Derived lattice constant from area eigenvalues

Constructed a vertex Hamiltonian with Lennard-Jones potential

Identified twelve coherent excitations per vertex

Abstract

In this study, we model a spin-network in loop quantum gravity as a regular tetrahedral lattice, applying lattice physics techniques to study its structure and vertex dynamics. Using the area eigenvalue, $A\propto 8\pi l_P^2$, we derive a lattice constant $a = 2.707\,l_P$ and construct a vertex Hamiltonian incorporating a Lennard-Jones potential, zero-point energy, and simple harmonic oscillations. A foliation approach enforces the Wheeler-DeWitt constraint via locally non-zero Hamiltonians that globally cancel.
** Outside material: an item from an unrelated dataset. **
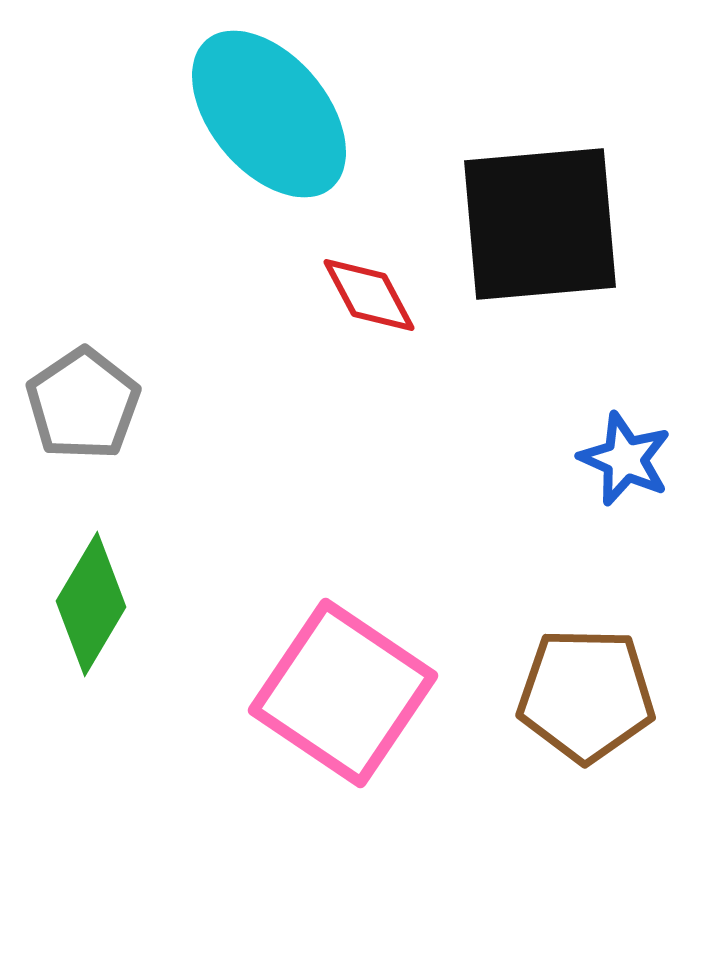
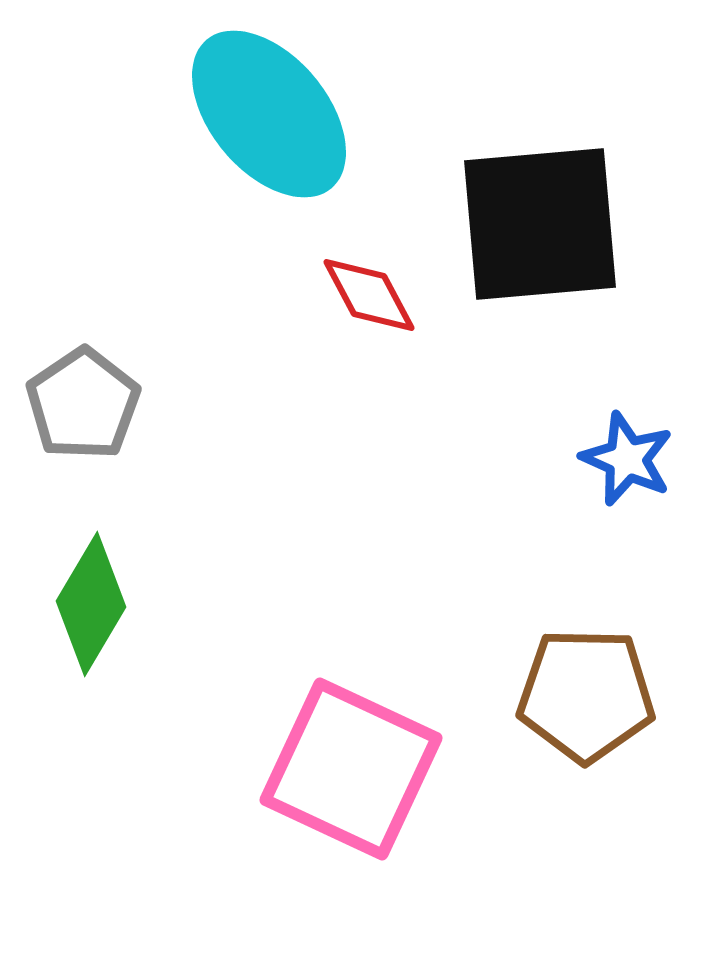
blue star: moved 2 px right
pink square: moved 8 px right, 76 px down; rotated 9 degrees counterclockwise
Graviton-like perturbations (treated here as spin-0 bosons) modify the vertex energy spectrum, with variational analysis suggesting twelve coherent excitations per vertex. This model frames flat spacetime as a graviton-rich lattice while enforcing a Brownian-like stochastic picture for the gravitons, and offers a basis for extension into curved quantum geometries.